8 thoughts on “Fall 2020 Whooping Crane migration in full swing”

  1. Today, I was lucky enough to see a group of about 20 Whooping Cranes circling slowly on an air current above Stacy Park in Austin Texas.

  2. I am in SW Indiana . Went outside this morning, very low visual, due to fog, but could hear the distinct call of whooping cranes. I thought we were not on the migration route?

    • The whooping cranes that pass through or winter in Indiana belong to the reintroduced Eastern Migratory Population, (EMP) What a thrill it must have been for you to hear them. Perhaps next time, you will see them.

  3. Early this morning we were at Quivera. There was a huge flock of very large cranes that were white with black tips on the wings along the waters edge. They would fly up, then come back to the flock. They looked and sounded like whopping cranes, but there were at least 50 – 100 of these cranes. There were a hundreds, if not a couple thousand sand hill cranes there today as well.
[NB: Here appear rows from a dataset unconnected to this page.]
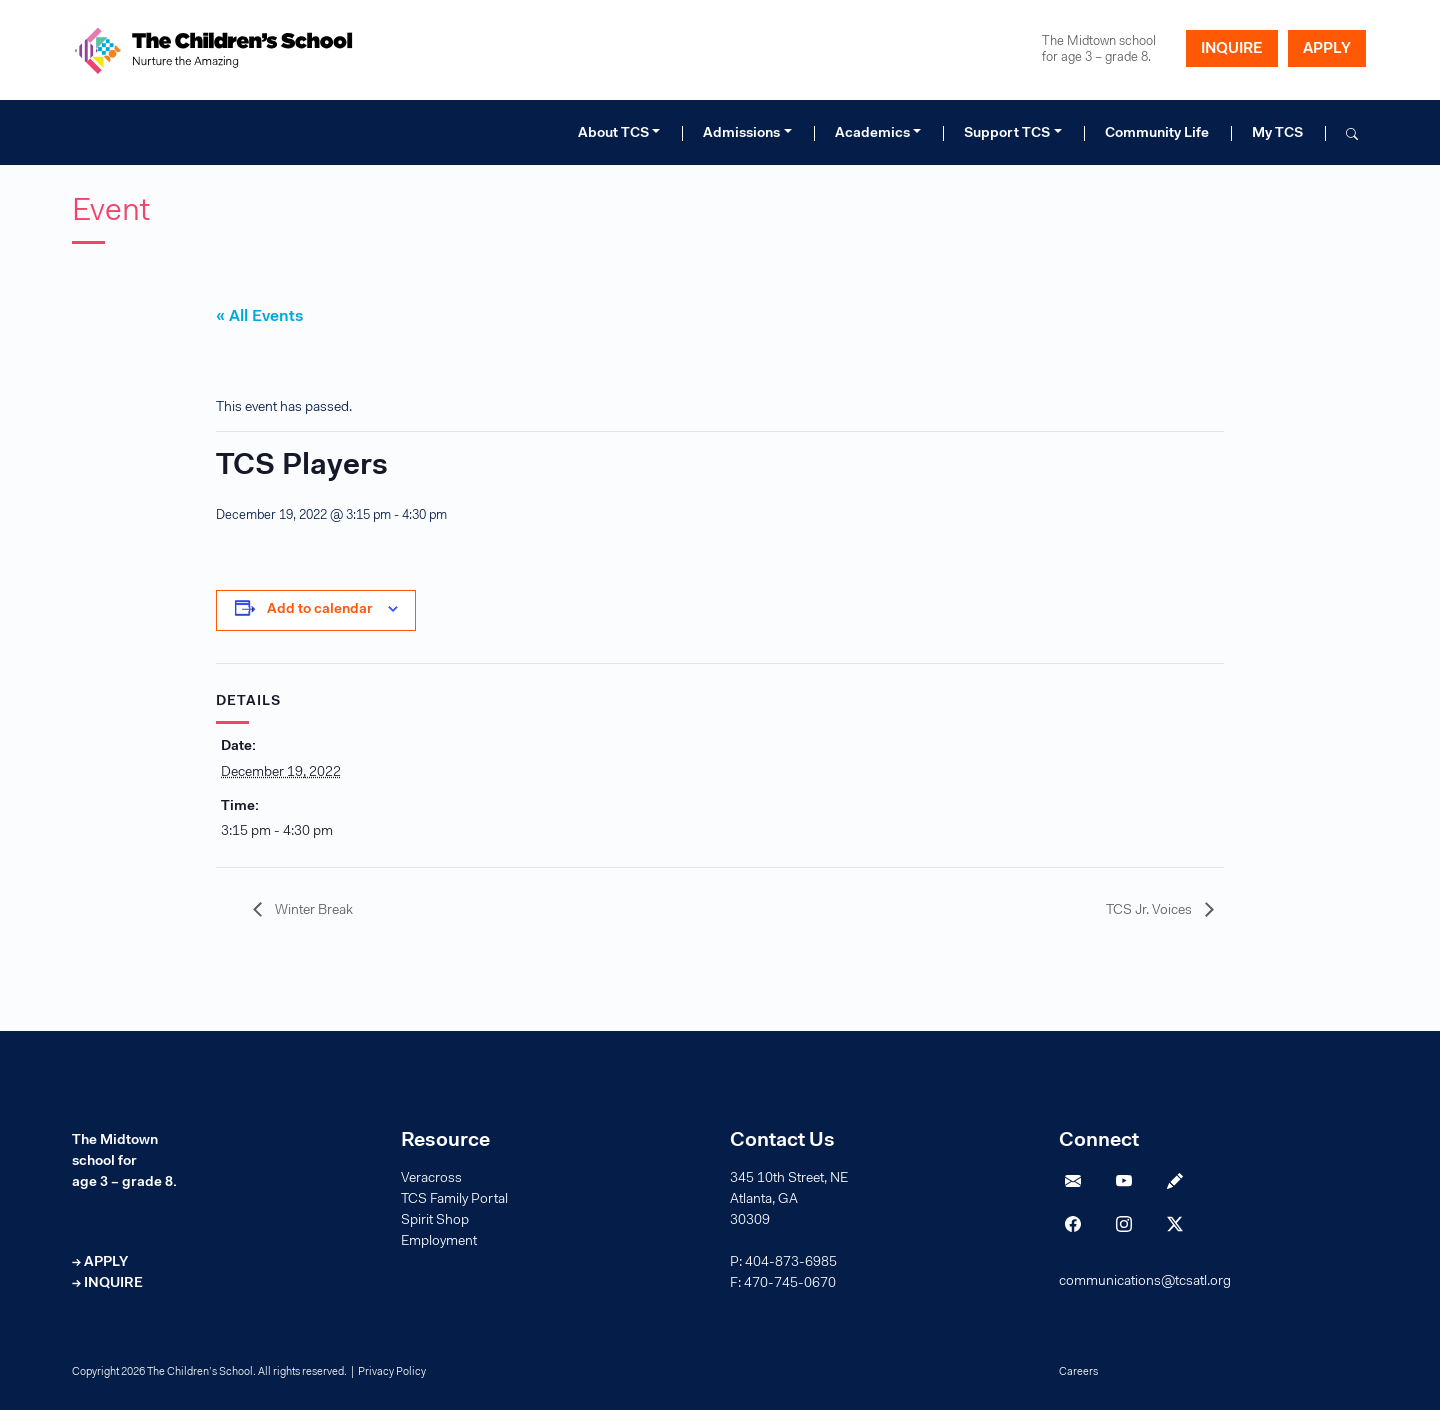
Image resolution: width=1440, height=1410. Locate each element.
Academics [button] (872, 134)
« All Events (259, 317)
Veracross (431, 1179)
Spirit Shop (435, 1221)
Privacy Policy (392, 1372)
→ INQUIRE (107, 1284)
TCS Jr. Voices (1150, 911)
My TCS (1277, 134)
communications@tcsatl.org (1145, 1282)
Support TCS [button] (1007, 134)
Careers (1078, 1372)
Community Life (1157, 134)
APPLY (1327, 49)
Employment (439, 1242)
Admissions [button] (741, 134)
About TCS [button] (613, 134)
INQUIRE (1232, 49)
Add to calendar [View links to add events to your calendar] (320, 610)
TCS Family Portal (454, 1200)
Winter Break (312, 911)
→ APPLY (100, 1263)
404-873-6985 (791, 1263)
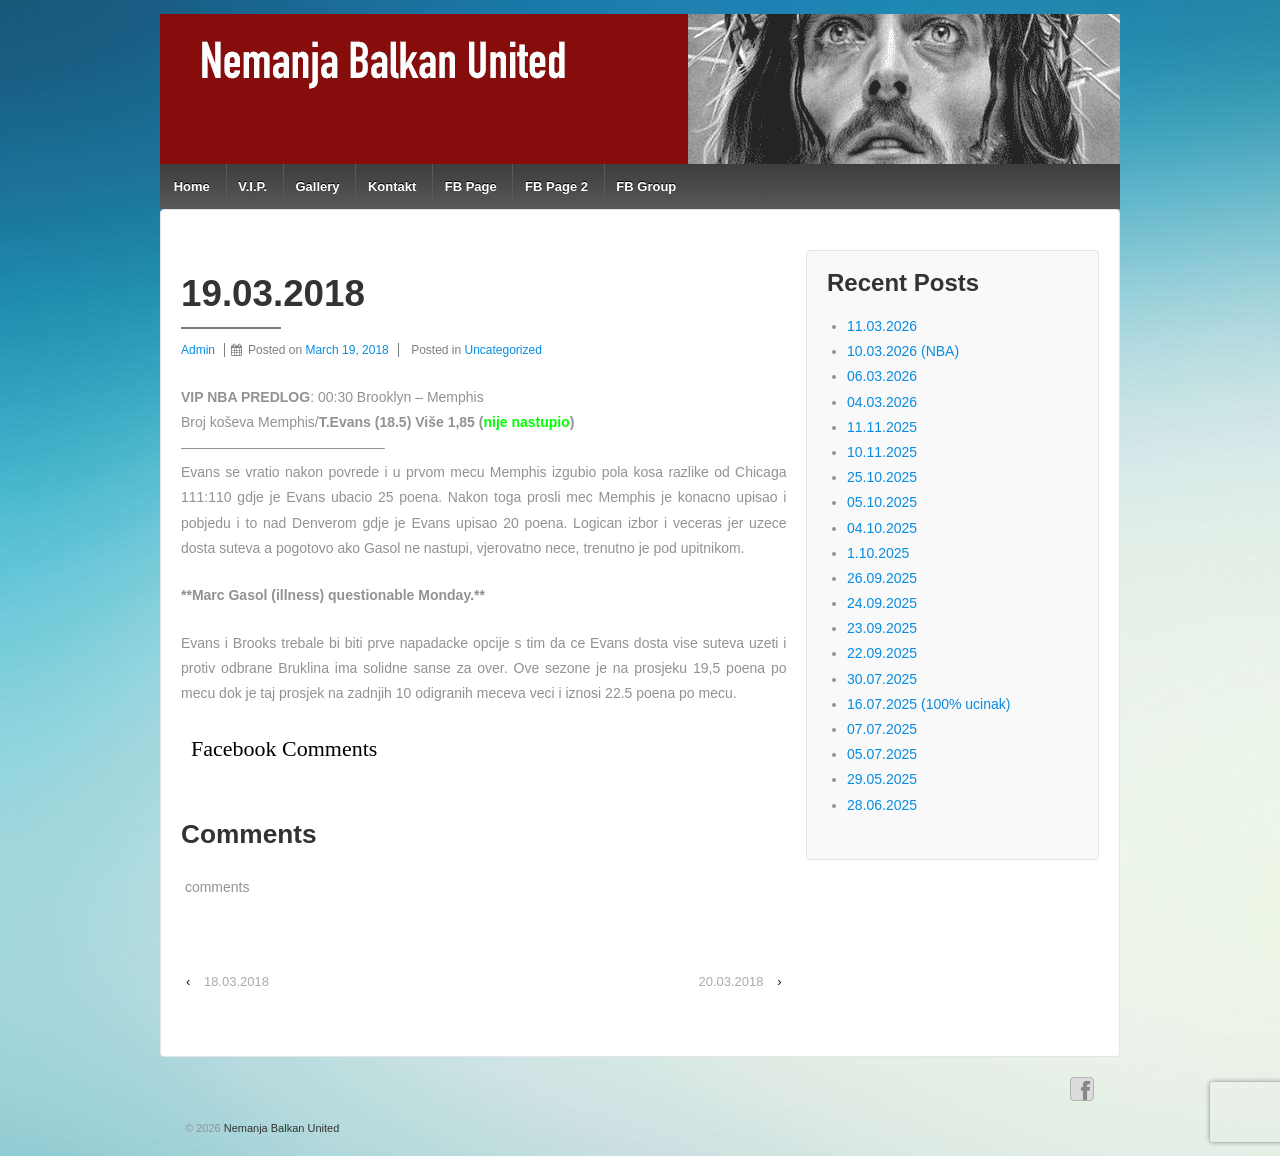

They were bluish grey in color, Were we mistaken?

  4. We were walking the dogs this morning and saw two small groups of birds flying in V pattern that looked and sounded like Whooping Cranes. Long legs trailing out back, long necks leading the way.
    Is this possible?

  5. I was lucky enough to see a Whooping Crane in Southern Indiana a couple weeks ago. One single Whooper within a group of probably hundreds of Sandhills. Does anyone know how many of the EMPs remain? Is it not odd for there to be just one and not at least a few sticking together?

    • Hi Lindsey, The report from December 10th has the current “estimated” population size at 80 (39 F, 38 M, 3 U). It is not odd to see one lone Whooping Crane. Hope this helps.

      Happy New Year!

  6. A couple weeks ago my daughter and I were riding our bikes in Barrington Hills, IL and we saw two huge birds walking that looked like giant herons. My daughter walked over to take a closer look and the birds flew over a fence and landed on a meadow. My daughter asked me what they were, but I didn’t know, until today when I started my computer and saw the same tall birds on the screen! I learned about whooping cranes in the 70’s growing up, but never saw one. What a great experience to share with my daughter and thanks to everyone that is working to restore our natural environment.